Block 3 – ARCitect Hands-on

October 5th, 2023

Dominik Brilhaus, CEPLAS Data Science

Check-in

Registration

Did everyone sign-up at the DataHUB?

ARCitect installation

Please install the latest version of the ARCitect: https://github.com/nfdi4plants/ARCitect

🔥 (released September 20th, 2023) 🔥

Download the demo data

https://nfdi4plant.sharepoint.com/:f:/s/Teaching/Eik7k-oJiMREgZ24kto7sIYBGxHmmZlS_Kzf7psk-5w-xg?e=u0sADd

You just received your data

Goal

  • Structure,
  • (Annotate, and)
  • Share your experimental data.

💡 We'll talk about data annotation later

Open the ARCitect

Initiate the ARC folder structure

  1. Create a New ARC (2)
  2. Select a location and name it TalinumPhotosynthesis

Your ARC's name

💡 By default, your ARC's name will be used:

  1. for the ARC folder on your machine
  2. to create your ARC in the DataHUB at https://git.nfdi4plants.org/<YourUserName>/<YourARC> (see next steps)
  3. as the identifier for your investigation

💡 Make sure that no ARC exists at https://git.nfdi4plants.org/<YourUserName>/<YourARC>. Otherwise you will sync to that ARC.

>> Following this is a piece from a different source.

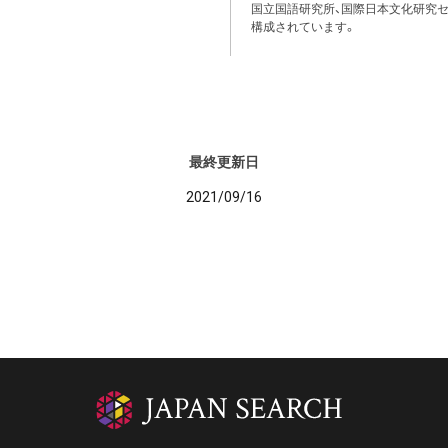
国立国語研究所、国際日本文化研究セ
構成されています。
最終更新日
2021/09/16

💡 Avoid spaces in your ARC's name

Add a description and title to the investigation

  1. Click on the ARC's name
  2. Add a title (e.g. "Talinum Photosynsthesis")
  3. Add a description
  4. Click "Update" to save your changes

Add contributors

In the section "People" click "ADD PERSON" to add at least one contributor


Add contributor details

💡 For each person that you add, make sure to add

  • First Name
  • Last Name
  • Email
  • Affiliation

Add a study

by clicking "Add Study" and entering talinum_drought as identifier for the study

Study panel

In the study panel you can add

  • general metadata,
  • people, and
  • publications
  • data process information

Add a protocol to the study

Click "Add Protocol" in the sidebar to add a protocol to the study

Adding protocols

You can either

  • directly write a new protocol within the ARCitect or
  • import an existing one from your computer

Transfer the protocol information

From the demo data, transfer the lab notes stored in plant_material.txt to the talinum_drought study.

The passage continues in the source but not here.